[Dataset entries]

◇ ◇ ◇

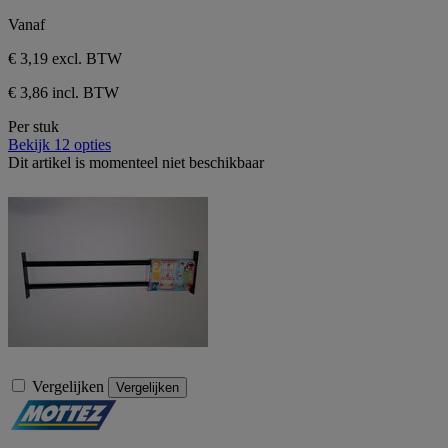
Vanaf
€ 3,19
excl. BTW
€ 3,86 incl. BTW
Per stuk
Bekijk 12 opties
Dit artikel is momenteel niet beschikbaar
Vergelijken
Vergelijken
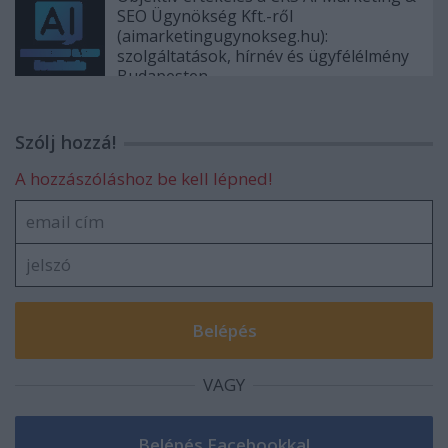
SEO Ügynökség Kft.-ről
(aimarketingugynokseg.hu):
szolgáltatások, hírnév és ügyfélélmény
Budapesten
Szólj hozzá!
A hozzászóláshoz be kell lépned!
VAGY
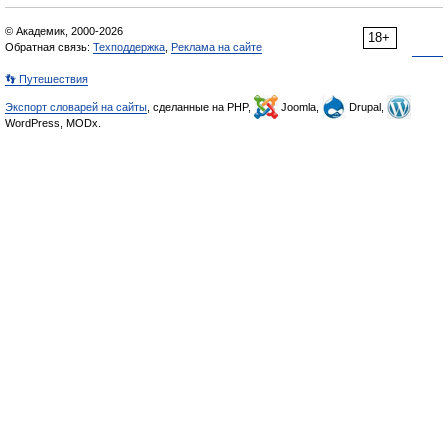
© Академик, 2000-2026
18+
Обратная связь:
Техподдержка
,
Реклама на сайте
👣 Путешествия
Экспорт словарей на сайты
, сделанные на PHP,
Joomla,
Drupal,
WordPress, MODx.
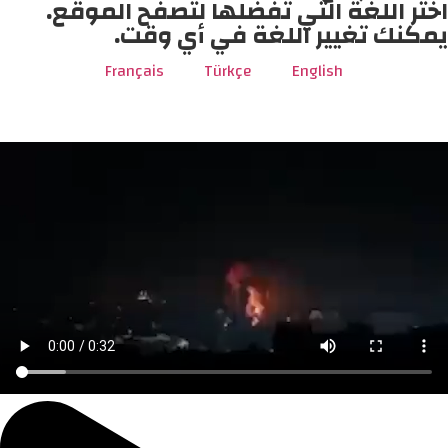
اختر اللغة التي تفضلها لتصفح الموقع.
يمكنك تغيير اللغة في أي وقت.
Français
Türkçe
English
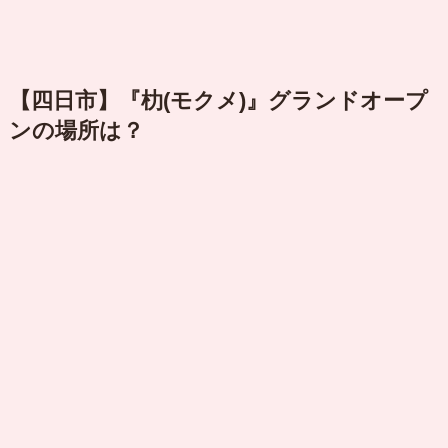
【四日市】『朸(モクメ)』グランドオープ
ンの場所は？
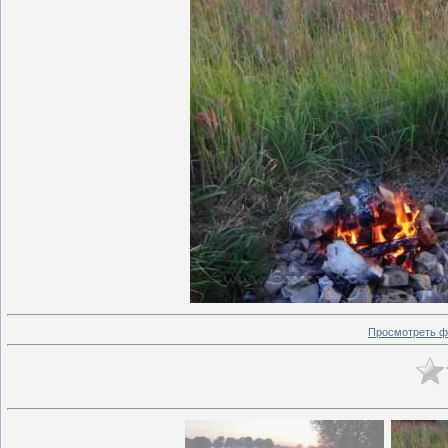
Просмотреть ф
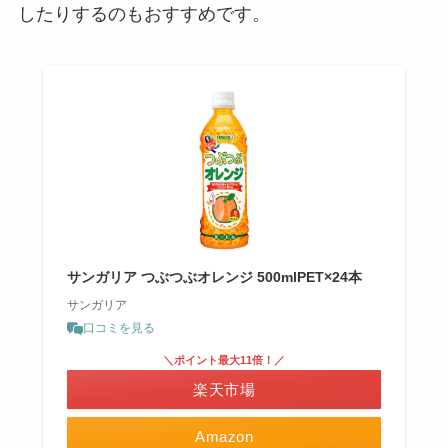
したりするのもおすすめです。
サンガリア つぶつぶオレンジ 500mlPET×24本
サンガリア
口コミを見る
＼ポイント最大11倍！／
楽天市場
Amazon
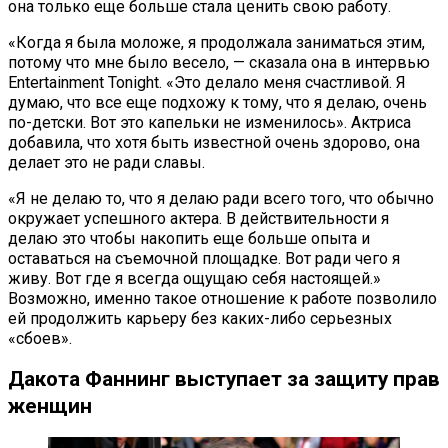
она только еще больше стала ценить свою работу.
«Когда я была моложе, я продолжала заниматься этим,
потому что мне было весело, — сказала она в интервью
Entertainment Tonight. «Это делало меня счастливой. Я
думаю, что все еще подхожу к тому, что я делаю, очень
по-детски. Вот это капельки не изменилось». Актриса
добавила, что хотя быть известной очень здорово, она
делает это не ради славы.
«Я не делаю то, что я делаю ради всего того, что обычно
окружает успешного актера. В действительности я
делаю это чтобы накопить еще больше опыта и
оставаться на съемочной площадке. Вот ради чего я
живу. Вот где я всегда ощущаю себя настоящей.»
Возможно, именно такое отношение к работе позволило
ей продолжить карьеру без каких-либо серьезных
«сбоев».
Дакота Фаннинг выступает за защиту прав
женщин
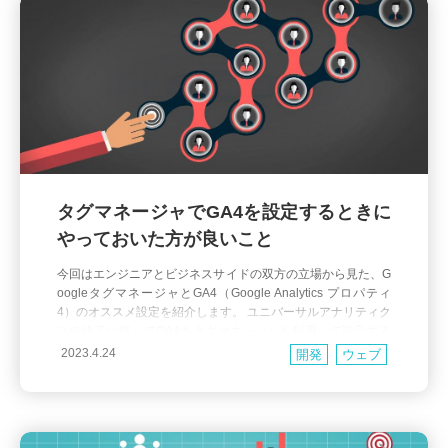
タグマネージャでGA4を設定するときに
やっておいた方が良いこと
今回はエンジニアとビジネスサイドの双方の立場から見た、G
oogleタグマネージャとGA4（Google Analytics プロパティ
4）のオススメ設定を紹介します。 ユニバーサルアナリティク
スの終了に伴ってGA4をタグマネージャを利用して設定する
方が増えていることと思います。 タグマネージャは便利なの
2023.4.24
開発
ウェブ
ですが、1つ問題点としてタグマネージャ経由でGA4を埋め込
んだ状態で任意のイベントを記録しよう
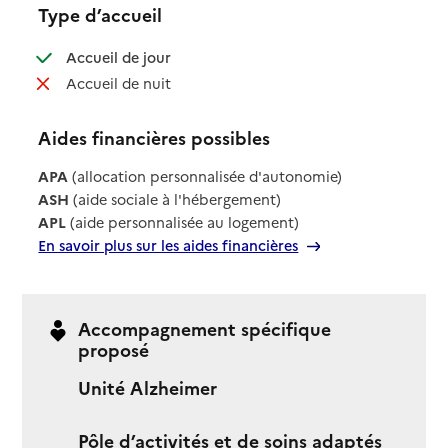
Type d’accueil
: disponible
Accueil de jour
: non disponible
Accueil de nuit
Aides financières possibles
APA
(allocation personnalisée d'autonomie)
ASH
(aide sociale à l'hébergement)
APL
(aide personnalisée au logement)
En savoir plus sur les aides financières
Accompagnement spécifique
proposé
Unité Alzheimer
Pôle d’activités et de soins adaptés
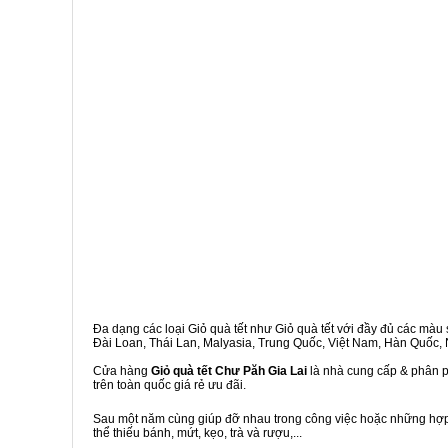
Đa dạng các loại Giỏ quà tết như Giỏ quà tết với đầy đủ các màu s
Đài Loan, Thái Lan, Malyasia, Trung Quốc, Việt Nam, Hàn Quốc, Ng
Cửa hàng
Giỏ quà tết Chư Păh Gia Lai
là nhà cung cấp & phân ph
trên toàn quốc giá rẻ ưu đãi.
Sau một năm cùng giúp đỡ nhau trong công việc hoặc những hợp đ
thể thiếu bánh, mứt, kẹo, trà và rượu,...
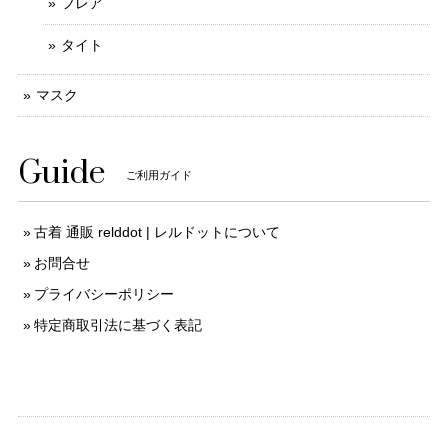
フレア
タイト
マスク
Guide
ご利用ガイド
古着 通販 relddot | レルドットについて
お問合せ
プライバシーポリシー
特定商取引法に基づく表記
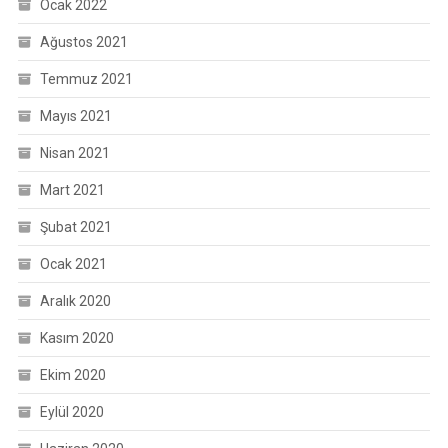
Ocak 2022
Ağustos 2021
Temmuz 2021
Mayıs 2021
Nisan 2021
Mart 2021
Şubat 2021
Ocak 2021
Aralık 2020
Kasım 2020
Ekim 2020
Eylül 2020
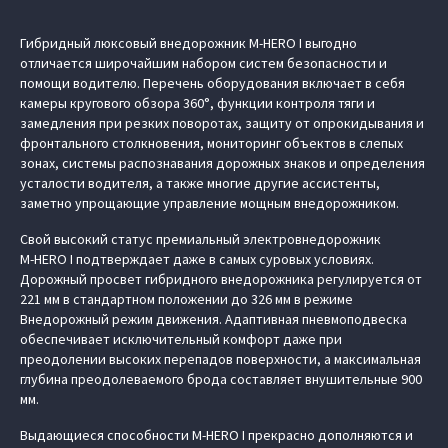
Гибридный люксовый внедорожник M‑HERO I выгодно
отличается широчайшим набором систем безопасности и
помощи водителю. Перечень оборудования включает в себя
камеры кругового обзора 360°, функции контроля тяги и
замедления при резких поворотах, защиту от опрокидывания и
фронтального столкновения, мониторинг объектов в слепых
зонах, системы распознавания дорожных знаков и определения
усталости водителя, а также многие другие ассистенты,
заметно упрощающие управление мощным внедорожником.
Свой высокий статус премиальный электровнедорожник
M‑HERO I подтверждает даже в самых суровых условиях.
Дорожный просвет гибридного внедорожника регулируется от
221 мм в стандартном положении до 326 мм в режиме
Внедорожный режим движения. Адаптивная пневмоподвеска
обеспечивает исключительный комфорт даже при
преодолении высоких перепадов поверхности, а максимальная
глубина преодолеваемого брода составляет внушительные 900
мм.
Выдающиеся способности M‑HERO I прекрасно дополняются и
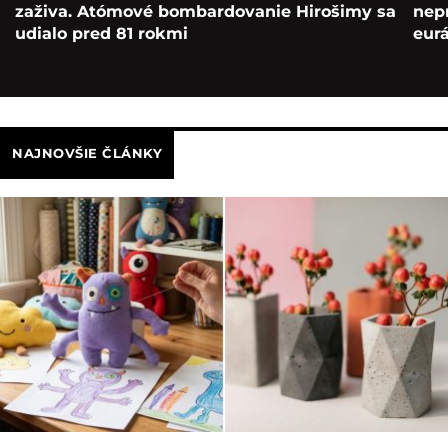
zaživa. Atómové bombardovanie Hirošimy sa
nepr
udialo pred 81 rokmi
eur
NAJNOVŠIE ČLÁNKY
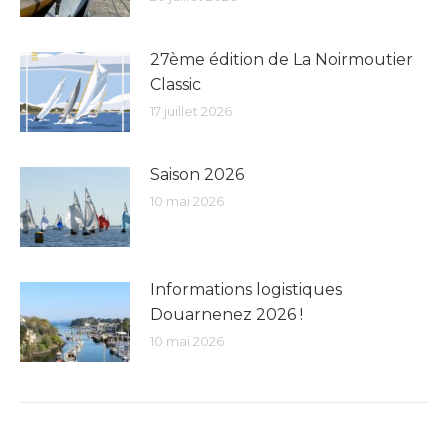
27ème édition de La Noirmoutier
Classic
17 juillet 2026
Saison 2026
10 mai 2026
Informations logistiques
Douarnenez 2026 !
10 mai 2026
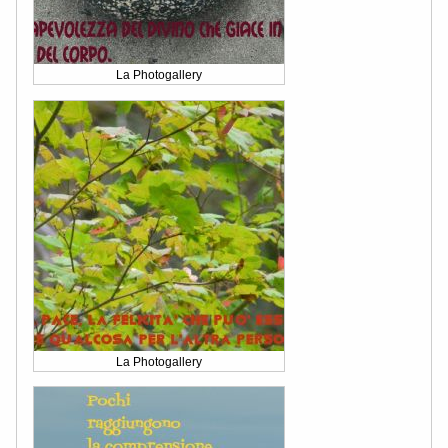
La Photogallery
La Photogallery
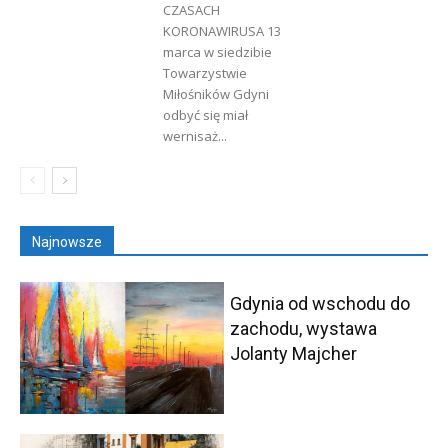
CZASACH
KORONAWIRUSA 13
marca w siedzibie
Towarzystwie
Miłośników Gdyni
odbyć się miał
wernisaż...
Najnowsze
Gdynia od wschodu do
zachodu, wystawa
Jolanty Majcher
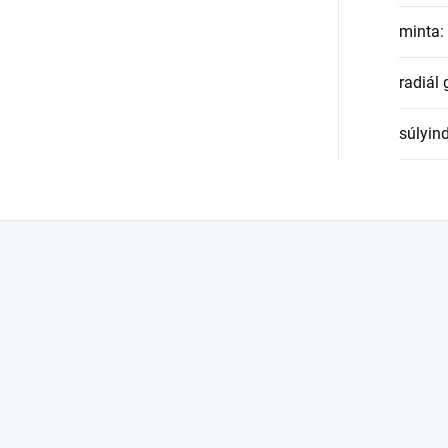
minta
:
radiál
súlyin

◇ ◇ ◇

◆ **Problem details**: All lines above between the line that contains "Douarnenez 2026 !" and the last line of the entries, both included, must be transcribed exactly. No pictures are to appear.

◆ **Answer space**:
Douarnenez 2026 !
10 mai 2026
La Photogallery
La Photogallery
CZASACH
KORONAWIRUSA 13
marca w siedzibie
Towarzystwie
Miłośników Gdyni
odbyć się miał
wernisaż...
Najnowsze
Gdynia od wschodu do
zachodu, wystawa
Jolanty Majcher
minta
:
radiál
súlyin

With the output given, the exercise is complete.